The World Bank says its new global approach will accelerate malaria control to close the gap between what we know can be done and what is actually being done.
Bank officials estimate that between $500 million and $1 billion in new funding must be committed to the effort over the next five years. The bank's vice president for human development, Jean-Louis Sarbib says the agency will provide half the money, which he expects to encourage an equivalent amount from other donors.
"There are a number of other organizations who are waiting for the bank to make the first move so that they can come on board. So we believe if the bank puts in somewhere between $300 and $500 million, we can easily close the gap," he says.
The World Bank says its lending program will be an intensive five year effort to help countries pay for anti-malaria drugs, bed nets, and other control options. The five year period is significant because 2010 is the deadline African heads of state have set to cut malaria death rates in half.
The medical journal Lancet says that target appears unreachable as things now stand. In a scathing recent editorial, it charged that the seven year old Roll Back Malaria partnership among the World Bank, the World Health Organization, UNICEF, and dozens of other groups has done more harm than good. It says malaria rates have increased while the partnership's loose structure has rendered it ineffective by hindering decision-making and accountability.
World Bank officials say Roll Back Malaria campaign members recognize the problems. In addition, the bank's director of health, nutrition, and population, Jacques Bauduoy, says malaria has taken a back seat to the global focus on AIDS.
"I believe that Roll Back Malaria as an institution has played a very important role in terms of advocacy, but it started at a difficult time when there was a lot of competition four resources because HIV/AIDS was being addressed on a larger scale. All partners will work in terms of making Roll Back Malaria more efficient and more effective," she says.
The United Nations Foundation, an expected donor to the World Bank program, says it welcomes the effort. But foundation official James Harrington warns that the pledge must be followed by action.

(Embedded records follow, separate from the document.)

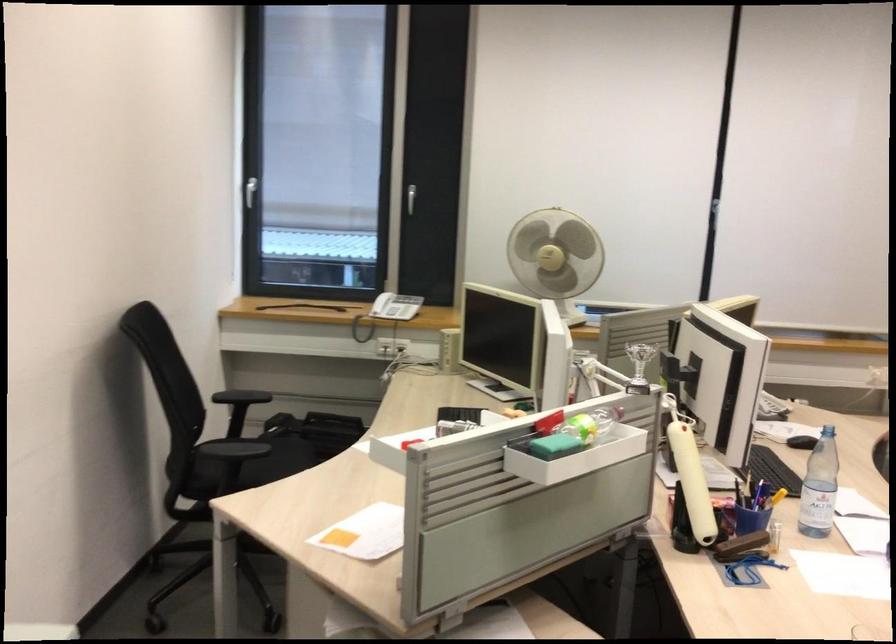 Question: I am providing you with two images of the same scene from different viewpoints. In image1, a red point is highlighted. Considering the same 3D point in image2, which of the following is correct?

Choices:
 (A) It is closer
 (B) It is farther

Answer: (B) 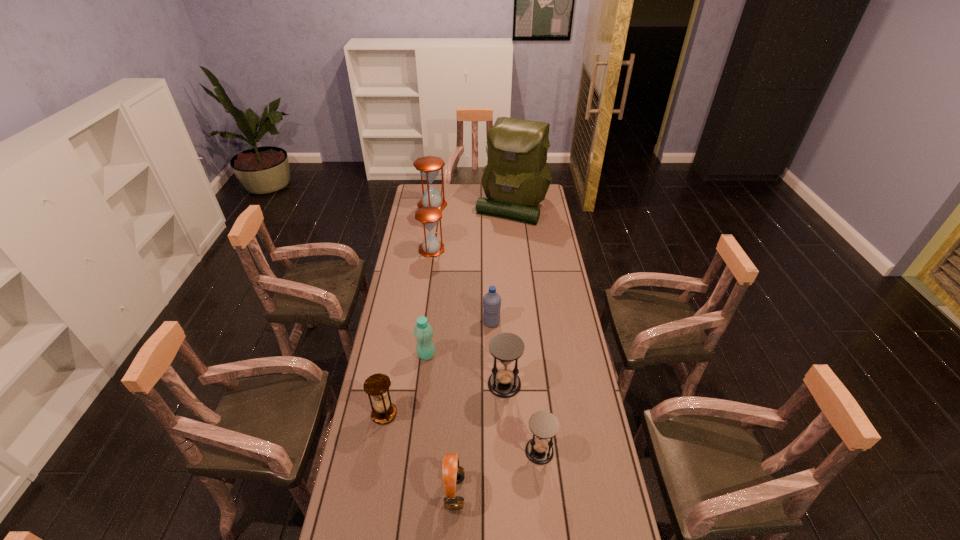 Where is `vacant space located on the left of the sixth farthest object`? vacant space located on the left of the sixth farthest object is located at coordinates (392, 384).

Locate an element on the screen. The width and height of the screenshot is (960, 540). free region located 0.180m on the right of the sixth nearest object is located at coordinates (542, 322).

Locate an element on the screen. This screenshot has width=960, height=540. free space located 0.180m on the back of the bottle is located at coordinates click(431, 315).

Image resolution: width=960 pixels, height=540 pixels. I want to click on free spot located 0.260m on the front of the smallest brown hourglass, so coord(368,504).

Find the location of a particular element. The height and width of the screenshot is (540, 960). vacant region located on the ear cups of the fifth object from right to left is located at coordinates (x=592, y=492).

In order to click on free space located 0.380m on the left of the smaller black hourglass in this screenshot , I will do `click(410, 451)`.

Where is `backpack located in the far edge section of the desktop`? The height and width of the screenshot is (540, 960). backpack located in the far edge section of the desktop is located at coordinates (516, 178).

I want to click on hourglass that is at the far edge, so click(429, 166).

This screenshot has height=540, width=960. In order to click on bottle located in the left edge section of the desktop in this screenshot , I will do click(423, 332).

The width and height of the screenshot is (960, 540). What are the coordinates of `object that is at the right edge` in the screenshot? It's located at (516, 178). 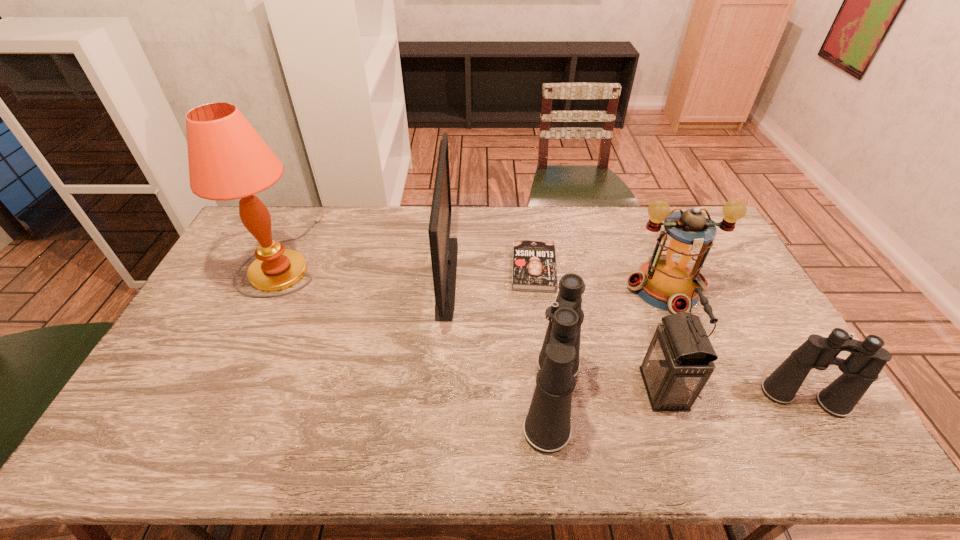 Locate an element on the screen. The image size is (960, 540). the taller binoculars is located at coordinates (547, 428).

You are a GUI agent. You are given a task and a screenshot of the screen. Output one action in this format:
    pyautogui.click(x=<x>, y=<y>)
    Task: Click on the sixth tallest object
    
    Given the screenshot: What is the action you would take?
    pyautogui.click(x=861, y=368)

You are a GUI agent. You are given a task and a screenshot of the screen. Output one action in this format:
    pyautogui.click(x=<x>, y=<y>)
    Task: Click on the rightmost object
    This screenshot has height=540, width=960.
    Given the screenshot: What is the action you would take?
    pyautogui.click(x=861, y=368)

Where is `monitor`? The height and width of the screenshot is (540, 960). monitor is located at coordinates tap(444, 250).

The image size is (960, 540). What are the coordinates of `the farther lantern` in the screenshot? It's located at (667, 281).

Where is `the leftmost object`? The width and height of the screenshot is (960, 540). the leftmost object is located at coordinates (228, 160).

This screenshot has width=960, height=540. Identify the location of the tallest object. (228, 160).

What are the coordinates of `the shortest object` in the screenshot? It's located at (534, 264).

Locate an element on the screen. The image size is (960, 540). the nearer lantern is located at coordinates (679, 361).

At what (x,y) coordinates should I click in order to perform the action: click on vacant position located 0.270m on the back of the left binoculars. Please return your answer as a coordinate pair (x, y). The height and width of the screenshot is (540, 960). Looking at the image, I should click on (538, 283). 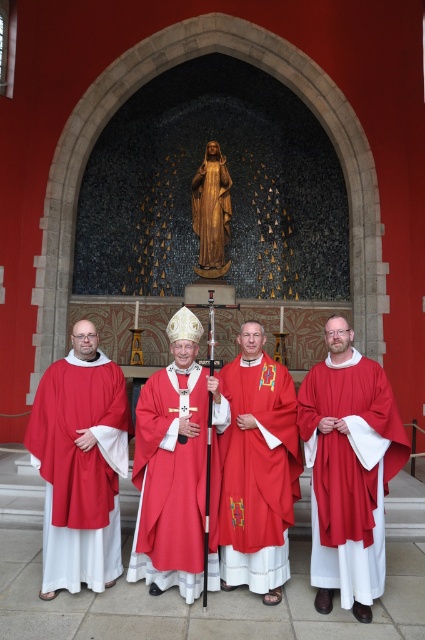 You are an architect designing a new cathedral and want to ensure there is enough space between the matte red robe at center and the wooden statue at center for a procession. The minimum required distance for the procession is 12 meters. Based on the image, is the current distance sufficient?

The matte red robe at center and wooden statue at center are 12.94 meters apart, which exceeds the minimum required distance of 12 meters. Therefore, the current distance is sufficient for the procession.

What is the color of the fabric located at the coordinates point (350,472)?

The fabric at point (350,472) is matte red. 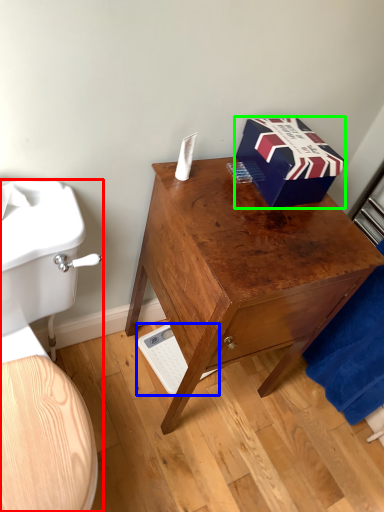 Question: Based on their relative distances, which object is nearer to toilet (highlighted by a red box)? Choose from scale (highlighted by a blue box) and box (highlighted by a green box).

Choices:
 (A) scale
 (B) box

Answer: (B)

"The neglect has been tremendous. So it's a great thing to make these funds available. The next thing is to get the folks out there working on the problem so the countries can make this work for them in the rural areas where the people most need it," he says.
But the group Doctors Without Borders in Paris calls the new World Bank malaria effort vague. The coordinator of its Access to Medicines campaign, Daniel Berman, says new money should be given instead of loaned, and should be directed through the Global Fund, the agency set up to make grants specifically for AIDS, tuberculosis, and malaria control programs.
"I'm just afraid that it's going to add yet more confusion and competing programs on the ground. A simple way to improve things would be to put more teeth into the World Health Organization program, to give them more resources for malaria, and the Global Fund needs to be funded at a level where they can give the grants to the countries that they need," he says.
Doctors Without Borders also says the price for new malaria drugs should be as low as the old ones whose patents have run out.